Please tally the lines in the data below that include the string "Procedura", and reply with only the total.

• INFORMATION GIVEN:
•••
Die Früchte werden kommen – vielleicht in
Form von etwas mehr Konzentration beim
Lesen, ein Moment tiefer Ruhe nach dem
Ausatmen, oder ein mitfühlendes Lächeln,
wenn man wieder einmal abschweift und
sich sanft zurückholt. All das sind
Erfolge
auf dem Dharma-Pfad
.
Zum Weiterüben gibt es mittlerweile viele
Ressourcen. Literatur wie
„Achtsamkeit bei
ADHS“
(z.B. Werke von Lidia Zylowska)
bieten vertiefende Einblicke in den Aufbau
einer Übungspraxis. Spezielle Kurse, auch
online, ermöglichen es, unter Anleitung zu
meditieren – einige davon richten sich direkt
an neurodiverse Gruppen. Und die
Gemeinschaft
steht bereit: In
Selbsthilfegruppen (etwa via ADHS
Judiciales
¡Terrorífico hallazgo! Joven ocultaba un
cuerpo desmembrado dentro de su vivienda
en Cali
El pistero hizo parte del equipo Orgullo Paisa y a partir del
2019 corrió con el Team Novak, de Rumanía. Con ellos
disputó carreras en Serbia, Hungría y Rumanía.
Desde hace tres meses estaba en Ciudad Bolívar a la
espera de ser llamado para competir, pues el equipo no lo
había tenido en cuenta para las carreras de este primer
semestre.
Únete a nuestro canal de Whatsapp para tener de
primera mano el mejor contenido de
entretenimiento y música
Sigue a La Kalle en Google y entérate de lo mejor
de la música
•••
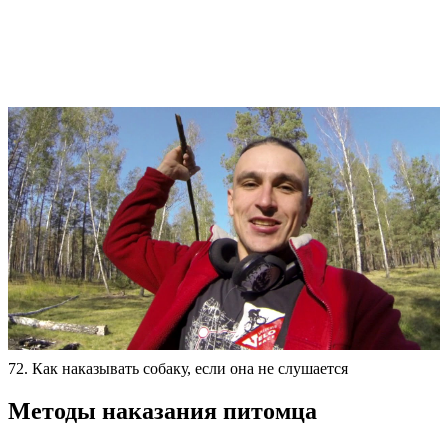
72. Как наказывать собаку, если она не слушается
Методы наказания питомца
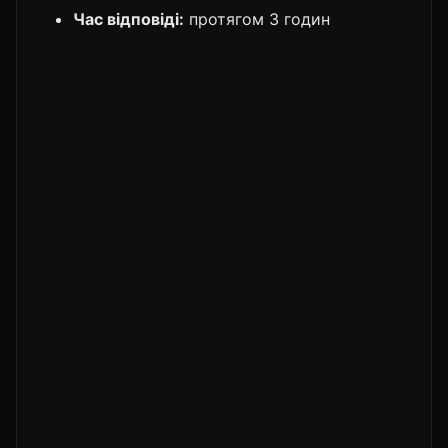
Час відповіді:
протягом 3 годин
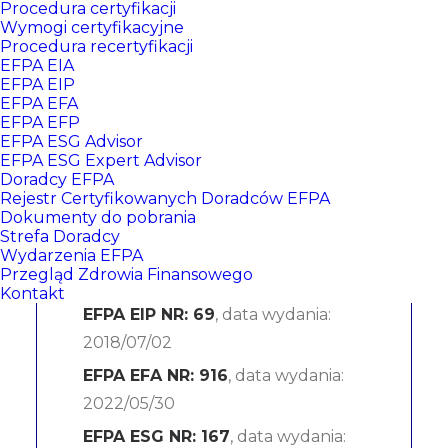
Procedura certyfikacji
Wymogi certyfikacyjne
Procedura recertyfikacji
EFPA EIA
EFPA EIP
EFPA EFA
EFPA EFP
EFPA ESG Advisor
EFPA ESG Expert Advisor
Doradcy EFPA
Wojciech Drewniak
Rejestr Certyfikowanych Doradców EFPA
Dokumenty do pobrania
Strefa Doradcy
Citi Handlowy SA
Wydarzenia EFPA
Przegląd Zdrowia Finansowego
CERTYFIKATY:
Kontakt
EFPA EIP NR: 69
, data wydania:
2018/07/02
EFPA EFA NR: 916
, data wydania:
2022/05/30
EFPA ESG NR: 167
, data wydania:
•••
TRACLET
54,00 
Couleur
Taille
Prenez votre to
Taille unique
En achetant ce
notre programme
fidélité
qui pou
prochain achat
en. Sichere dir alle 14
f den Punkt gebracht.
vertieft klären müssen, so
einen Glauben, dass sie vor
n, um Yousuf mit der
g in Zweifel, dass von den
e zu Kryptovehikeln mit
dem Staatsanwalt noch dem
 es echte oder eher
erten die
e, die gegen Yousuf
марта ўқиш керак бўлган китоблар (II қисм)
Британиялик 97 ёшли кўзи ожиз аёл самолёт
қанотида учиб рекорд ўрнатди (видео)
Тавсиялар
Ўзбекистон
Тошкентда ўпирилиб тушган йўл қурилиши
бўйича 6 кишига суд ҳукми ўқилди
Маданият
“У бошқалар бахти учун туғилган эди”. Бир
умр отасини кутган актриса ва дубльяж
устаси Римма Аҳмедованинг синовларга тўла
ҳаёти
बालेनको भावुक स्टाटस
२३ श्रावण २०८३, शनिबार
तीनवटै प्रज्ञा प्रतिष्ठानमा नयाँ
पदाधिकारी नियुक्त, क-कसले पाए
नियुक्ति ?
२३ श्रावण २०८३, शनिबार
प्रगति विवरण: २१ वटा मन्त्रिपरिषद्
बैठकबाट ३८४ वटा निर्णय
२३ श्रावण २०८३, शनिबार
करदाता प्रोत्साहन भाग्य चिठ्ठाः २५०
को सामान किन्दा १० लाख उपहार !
•••
• REPLY: 2